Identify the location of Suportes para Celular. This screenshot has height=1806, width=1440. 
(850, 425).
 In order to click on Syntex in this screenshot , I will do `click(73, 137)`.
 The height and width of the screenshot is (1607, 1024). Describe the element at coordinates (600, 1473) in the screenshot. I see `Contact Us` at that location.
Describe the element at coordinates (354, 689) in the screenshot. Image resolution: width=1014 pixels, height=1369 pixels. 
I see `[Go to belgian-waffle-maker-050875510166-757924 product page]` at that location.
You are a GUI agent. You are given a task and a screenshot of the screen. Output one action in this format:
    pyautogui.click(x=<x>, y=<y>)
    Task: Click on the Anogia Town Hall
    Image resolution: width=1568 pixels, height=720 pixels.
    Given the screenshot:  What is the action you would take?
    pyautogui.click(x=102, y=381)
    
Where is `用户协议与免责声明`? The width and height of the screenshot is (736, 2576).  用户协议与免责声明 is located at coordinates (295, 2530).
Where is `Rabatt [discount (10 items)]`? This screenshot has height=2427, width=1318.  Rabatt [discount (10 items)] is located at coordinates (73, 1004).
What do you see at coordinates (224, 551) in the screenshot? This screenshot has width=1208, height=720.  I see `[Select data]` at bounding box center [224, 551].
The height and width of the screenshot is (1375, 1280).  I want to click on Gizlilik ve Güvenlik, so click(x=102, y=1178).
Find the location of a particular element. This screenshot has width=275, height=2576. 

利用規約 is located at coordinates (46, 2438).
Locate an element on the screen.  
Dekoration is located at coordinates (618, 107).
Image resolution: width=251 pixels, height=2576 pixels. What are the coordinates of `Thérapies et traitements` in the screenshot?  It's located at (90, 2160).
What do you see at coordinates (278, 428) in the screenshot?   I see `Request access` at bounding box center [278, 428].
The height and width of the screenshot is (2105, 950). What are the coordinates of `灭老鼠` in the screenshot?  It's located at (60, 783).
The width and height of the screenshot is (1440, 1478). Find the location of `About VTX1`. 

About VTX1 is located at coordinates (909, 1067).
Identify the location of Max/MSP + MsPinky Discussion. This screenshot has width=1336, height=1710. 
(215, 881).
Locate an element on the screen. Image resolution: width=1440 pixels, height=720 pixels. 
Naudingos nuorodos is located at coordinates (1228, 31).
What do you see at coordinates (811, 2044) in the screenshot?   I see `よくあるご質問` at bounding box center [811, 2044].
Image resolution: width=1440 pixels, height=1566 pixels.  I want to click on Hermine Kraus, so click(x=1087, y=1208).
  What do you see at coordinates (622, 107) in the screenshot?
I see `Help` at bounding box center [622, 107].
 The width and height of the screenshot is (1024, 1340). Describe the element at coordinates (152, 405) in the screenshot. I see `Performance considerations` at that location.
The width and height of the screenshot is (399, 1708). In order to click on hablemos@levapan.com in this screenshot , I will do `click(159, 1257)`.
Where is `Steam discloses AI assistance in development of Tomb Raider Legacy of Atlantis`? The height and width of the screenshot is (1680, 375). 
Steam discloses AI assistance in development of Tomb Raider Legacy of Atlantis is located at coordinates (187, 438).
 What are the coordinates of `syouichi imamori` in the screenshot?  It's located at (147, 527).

○ ○ ○

**EXERCISE REQUIREMENTS:** Output the listing above in full, exactly as written.

**RESULT FOR THIS TASK:**
Identify the location of Suportes para Celular. This screenshot has height=1806, width=1440. 
(850, 425).
 In order to click on Syntex in this screenshot , I will do `click(73, 137)`.
 The height and width of the screenshot is (1607, 1024). Describe the element at coordinates (600, 1473) in the screenshot. I see `Contact Us` at that location.
Describe the element at coordinates (354, 689) in the screenshot. Image resolution: width=1014 pixels, height=1369 pixels. 
I see `[Go to belgian-waffle-maker-050875510166-757924 product page]` at that location.
You are a GUI agent. You are given a task and a screenshot of the screen. Output one action in this format:
    pyautogui.click(x=<x>, y=<y>)
    Task: Click on the Anogia Town Hall
    Image resolution: width=1568 pixels, height=720 pixels.
    Given the screenshot:  What is the action you would take?
    pyautogui.click(x=102, y=381)
    
Where is `用户协议与免责声明`? The width and height of the screenshot is (736, 2576).  用户协议与免责声明 is located at coordinates (295, 2530).
Where is `Rabatt [discount (10 items)]`? This screenshot has height=2427, width=1318.  Rabatt [discount (10 items)] is located at coordinates (73, 1004).
What do you see at coordinates (224, 551) in the screenshot? This screenshot has width=1208, height=720.  I see `[Select data]` at bounding box center [224, 551].
The height and width of the screenshot is (1375, 1280).  I want to click on Gizlilik ve Güvenlik, so click(x=102, y=1178).
Find the location of a particular element. This screenshot has width=275, height=2576. 

利用規約 is located at coordinates (46, 2438).
Locate an element on the screen.  
Dekoration is located at coordinates (618, 107).
Image resolution: width=251 pixels, height=2576 pixels. What are the coordinates of `Thérapies et traitements` in the screenshot?  It's located at (90, 2160).
What do you see at coordinates (278, 428) in the screenshot?   I see `Request access` at bounding box center [278, 428].
The height and width of the screenshot is (2105, 950). What are the coordinates of `灭老鼠` in the screenshot?  It's located at (60, 783).
The width and height of the screenshot is (1440, 1478). Find the location of `About VTX1`. 

About VTX1 is located at coordinates (909, 1067).
Identify the location of Max/MSP + MsPinky Discussion. This screenshot has width=1336, height=1710. 
(215, 881).
Locate an element on the screen. Image resolution: width=1440 pixels, height=720 pixels. 
Naudingos nuorodos is located at coordinates (1228, 31).
What do you see at coordinates (811, 2044) in the screenshot?   I see `よくあるご質問` at bounding box center [811, 2044].
Image resolution: width=1440 pixels, height=1566 pixels.  I want to click on Hermine Kraus, so click(x=1087, y=1208).
  What do you see at coordinates (622, 107) in the screenshot?
I see `Help` at bounding box center [622, 107].
 The width and height of the screenshot is (1024, 1340). Describe the element at coordinates (152, 405) in the screenshot. I see `Performance considerations` at that location.
The width and height of the screenshot is (399, 1708). In order to click on hablemos@levapan.com in this screenshot , I will do `click(159, 1257)`.
Where is `Steam discloses AI assistance in development of Tomb Raider Legacy of Atlantis`? The height and width of the screenshot is (1680, 375). 
Steam discloses AI assistance in development of Tomb Raider Legacy of Atlantis is located at coordinates (187, 438).
 What are the coordinates of `syouichi imamori` in the screenshot?  It's located at (147, 527).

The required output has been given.